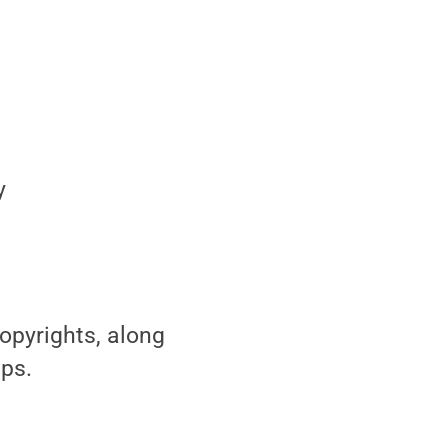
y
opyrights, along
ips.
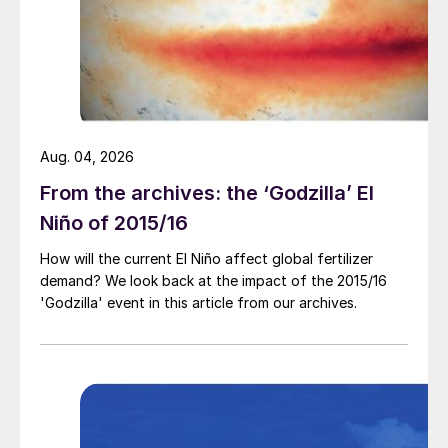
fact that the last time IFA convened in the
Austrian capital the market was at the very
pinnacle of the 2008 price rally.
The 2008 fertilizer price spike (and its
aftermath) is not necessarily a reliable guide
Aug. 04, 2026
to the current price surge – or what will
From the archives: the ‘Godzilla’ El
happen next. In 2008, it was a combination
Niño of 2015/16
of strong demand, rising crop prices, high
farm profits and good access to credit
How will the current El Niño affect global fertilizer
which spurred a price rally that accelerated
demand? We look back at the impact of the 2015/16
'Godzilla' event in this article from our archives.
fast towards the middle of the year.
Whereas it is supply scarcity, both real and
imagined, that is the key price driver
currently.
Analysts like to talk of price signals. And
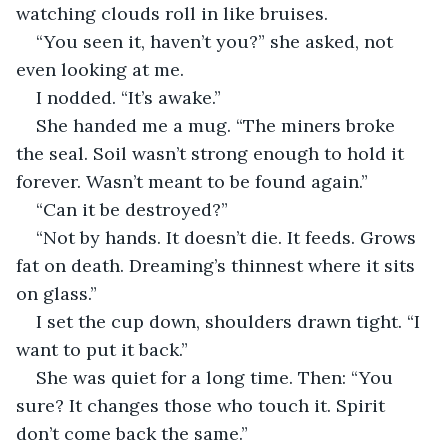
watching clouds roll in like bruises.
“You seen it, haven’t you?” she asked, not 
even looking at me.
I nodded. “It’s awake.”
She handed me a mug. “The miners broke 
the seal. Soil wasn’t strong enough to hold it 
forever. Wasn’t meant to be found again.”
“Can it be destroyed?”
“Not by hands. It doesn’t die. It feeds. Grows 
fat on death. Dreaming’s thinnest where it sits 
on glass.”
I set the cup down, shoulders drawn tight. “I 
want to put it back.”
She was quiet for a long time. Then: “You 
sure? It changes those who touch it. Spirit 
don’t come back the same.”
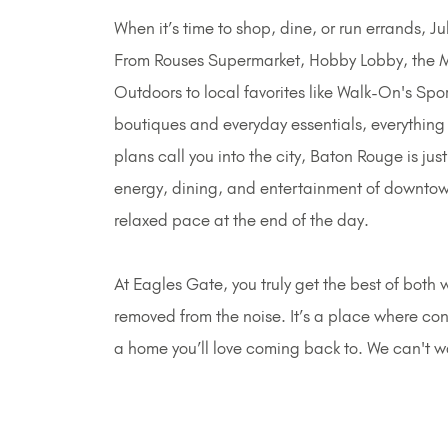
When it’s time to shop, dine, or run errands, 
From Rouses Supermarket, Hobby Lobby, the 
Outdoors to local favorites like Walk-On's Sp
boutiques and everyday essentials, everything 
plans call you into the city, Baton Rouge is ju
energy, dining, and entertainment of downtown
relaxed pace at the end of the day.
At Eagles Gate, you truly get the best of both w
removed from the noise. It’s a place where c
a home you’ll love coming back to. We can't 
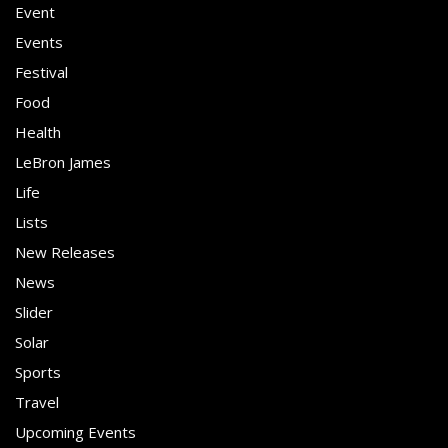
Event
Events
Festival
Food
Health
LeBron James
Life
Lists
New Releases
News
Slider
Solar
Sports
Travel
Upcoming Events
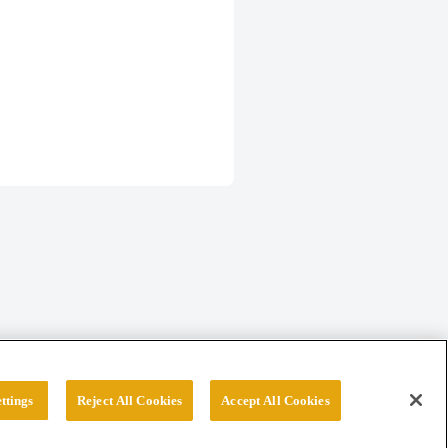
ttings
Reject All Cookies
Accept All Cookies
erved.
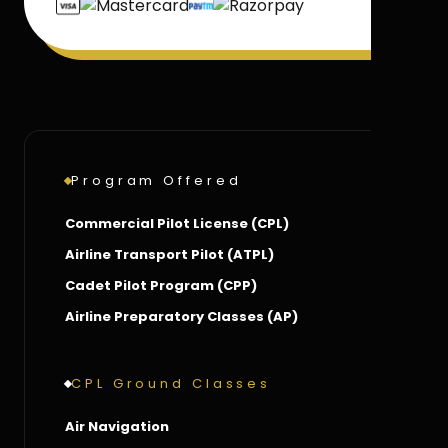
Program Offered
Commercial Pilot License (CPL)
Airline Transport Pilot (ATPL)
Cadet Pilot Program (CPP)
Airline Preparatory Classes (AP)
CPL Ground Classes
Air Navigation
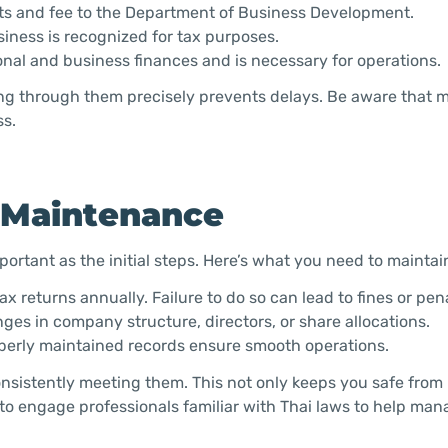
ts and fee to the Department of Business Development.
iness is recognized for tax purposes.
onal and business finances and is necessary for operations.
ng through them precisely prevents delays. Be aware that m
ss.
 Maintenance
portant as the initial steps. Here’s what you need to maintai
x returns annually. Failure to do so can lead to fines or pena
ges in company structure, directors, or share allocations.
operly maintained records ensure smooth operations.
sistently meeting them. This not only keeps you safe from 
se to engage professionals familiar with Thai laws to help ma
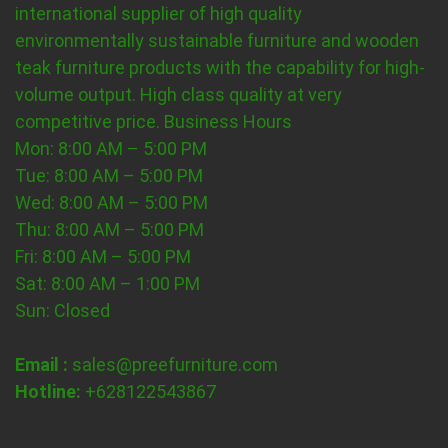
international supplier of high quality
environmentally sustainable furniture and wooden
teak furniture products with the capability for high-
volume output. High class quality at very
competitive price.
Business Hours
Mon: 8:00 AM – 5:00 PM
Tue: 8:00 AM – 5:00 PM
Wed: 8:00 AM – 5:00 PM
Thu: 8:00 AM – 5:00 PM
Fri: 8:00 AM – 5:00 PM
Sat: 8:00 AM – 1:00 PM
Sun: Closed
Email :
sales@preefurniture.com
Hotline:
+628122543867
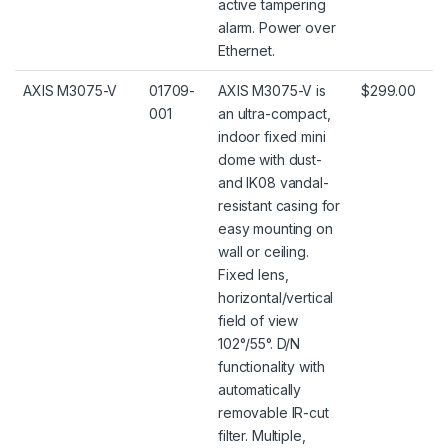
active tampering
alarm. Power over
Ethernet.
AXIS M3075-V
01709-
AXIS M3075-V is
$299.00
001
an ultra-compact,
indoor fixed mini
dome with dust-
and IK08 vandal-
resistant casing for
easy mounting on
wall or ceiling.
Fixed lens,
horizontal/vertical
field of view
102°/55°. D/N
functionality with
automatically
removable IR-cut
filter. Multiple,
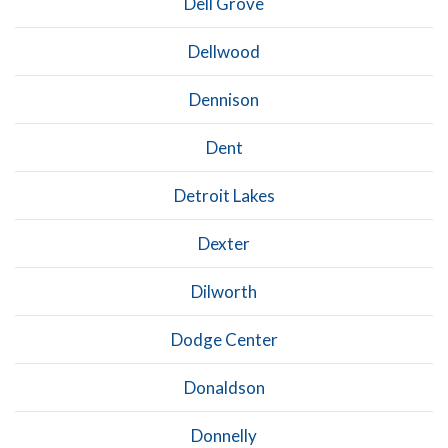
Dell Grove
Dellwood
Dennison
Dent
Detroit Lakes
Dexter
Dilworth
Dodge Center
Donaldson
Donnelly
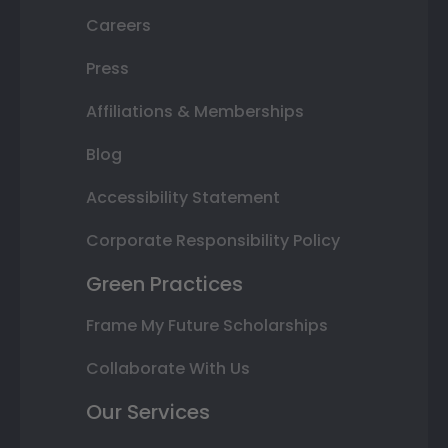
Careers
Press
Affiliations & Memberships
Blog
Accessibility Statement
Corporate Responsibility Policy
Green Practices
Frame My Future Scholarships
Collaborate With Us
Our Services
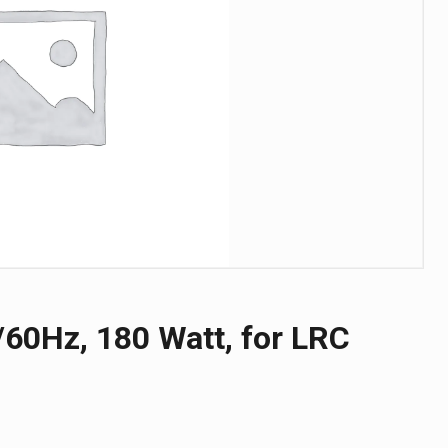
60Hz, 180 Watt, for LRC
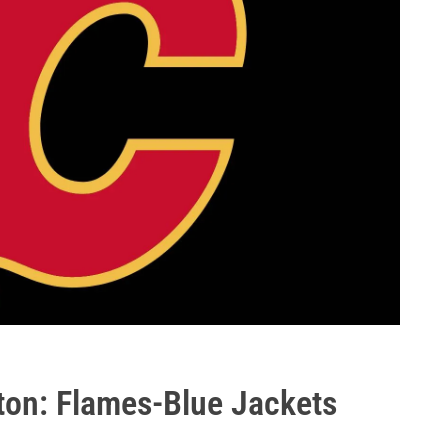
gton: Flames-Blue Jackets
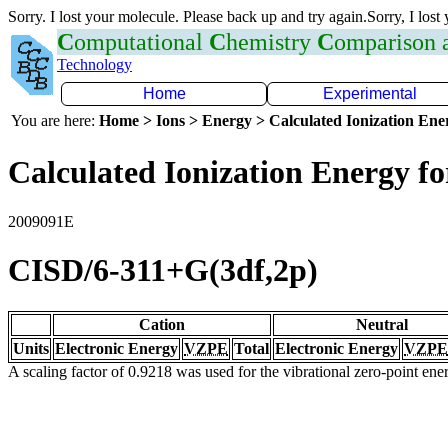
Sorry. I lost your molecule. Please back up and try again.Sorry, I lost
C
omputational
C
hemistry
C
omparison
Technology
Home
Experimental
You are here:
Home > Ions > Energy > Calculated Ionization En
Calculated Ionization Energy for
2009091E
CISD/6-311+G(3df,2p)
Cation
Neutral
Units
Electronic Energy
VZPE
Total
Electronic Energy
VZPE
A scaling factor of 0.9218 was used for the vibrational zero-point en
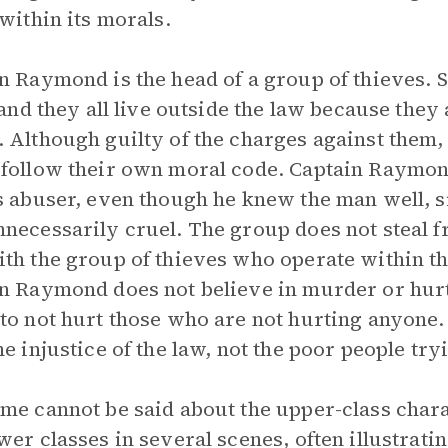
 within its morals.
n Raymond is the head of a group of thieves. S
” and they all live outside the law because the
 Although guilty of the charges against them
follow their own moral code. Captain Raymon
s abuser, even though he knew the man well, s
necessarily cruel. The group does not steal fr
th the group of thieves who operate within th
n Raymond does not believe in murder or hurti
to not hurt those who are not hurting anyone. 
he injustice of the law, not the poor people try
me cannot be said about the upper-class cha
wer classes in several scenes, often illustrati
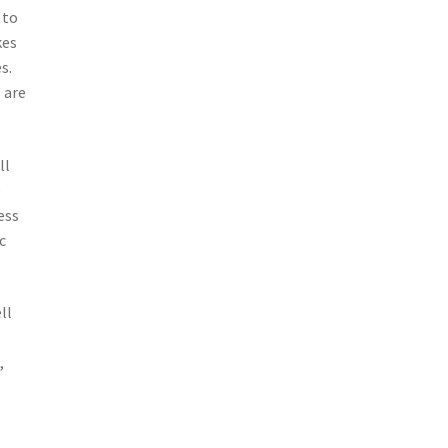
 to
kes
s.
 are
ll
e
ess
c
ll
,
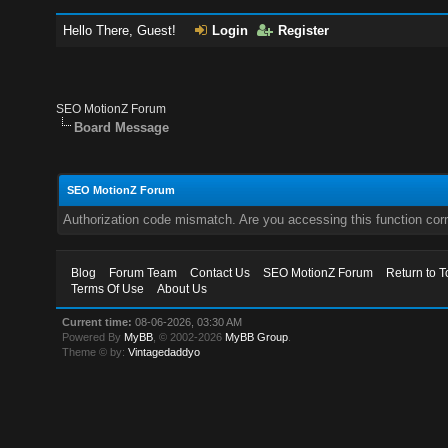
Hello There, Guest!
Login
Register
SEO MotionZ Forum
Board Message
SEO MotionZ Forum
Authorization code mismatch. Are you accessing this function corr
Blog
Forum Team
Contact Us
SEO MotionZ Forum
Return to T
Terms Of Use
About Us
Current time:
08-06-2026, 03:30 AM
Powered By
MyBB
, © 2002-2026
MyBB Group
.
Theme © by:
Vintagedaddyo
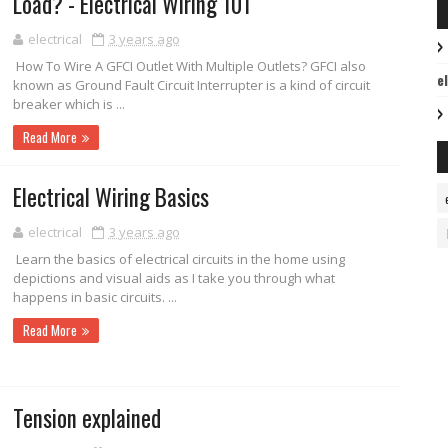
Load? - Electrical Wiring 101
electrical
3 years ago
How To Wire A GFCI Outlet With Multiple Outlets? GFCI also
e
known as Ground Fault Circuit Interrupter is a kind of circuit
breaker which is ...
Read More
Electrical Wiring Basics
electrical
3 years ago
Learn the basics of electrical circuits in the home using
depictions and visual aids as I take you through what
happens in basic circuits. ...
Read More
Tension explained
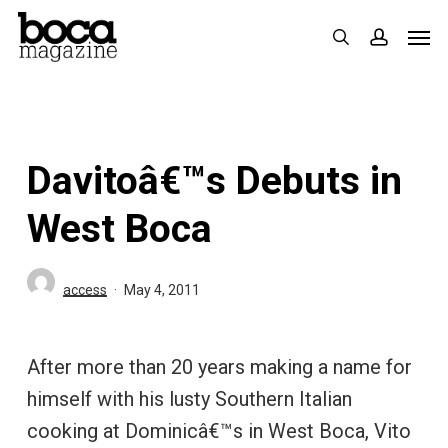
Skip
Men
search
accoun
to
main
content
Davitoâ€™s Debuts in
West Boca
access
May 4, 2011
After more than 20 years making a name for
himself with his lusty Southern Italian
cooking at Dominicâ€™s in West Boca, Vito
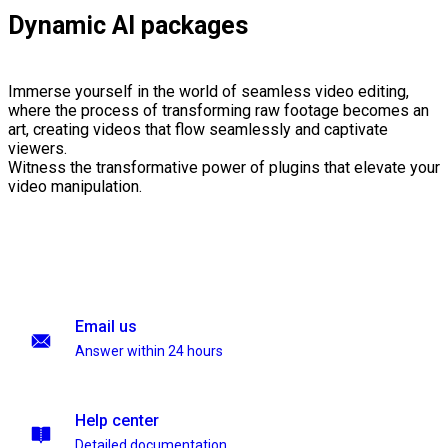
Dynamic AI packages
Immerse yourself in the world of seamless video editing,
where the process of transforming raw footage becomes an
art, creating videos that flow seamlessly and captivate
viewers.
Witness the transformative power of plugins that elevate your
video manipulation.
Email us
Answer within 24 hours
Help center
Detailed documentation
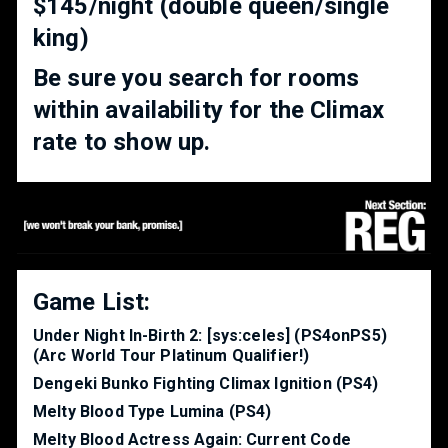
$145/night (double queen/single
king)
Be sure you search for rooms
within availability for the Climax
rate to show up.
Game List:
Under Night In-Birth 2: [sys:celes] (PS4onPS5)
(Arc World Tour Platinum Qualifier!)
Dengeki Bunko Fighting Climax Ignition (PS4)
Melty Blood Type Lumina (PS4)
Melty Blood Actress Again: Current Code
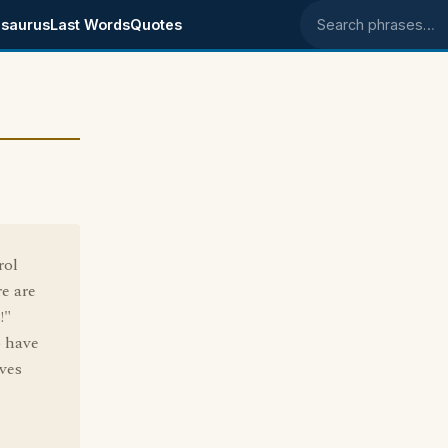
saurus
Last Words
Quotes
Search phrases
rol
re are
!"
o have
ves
####################
◆ What you have to do ◆
Each line containing "circuits" belongs in the answer; pick these out of the material and copy them.

◆ Your response ◆
Learn the basics of electrical circuits in the home using
happens in basic circuits. ...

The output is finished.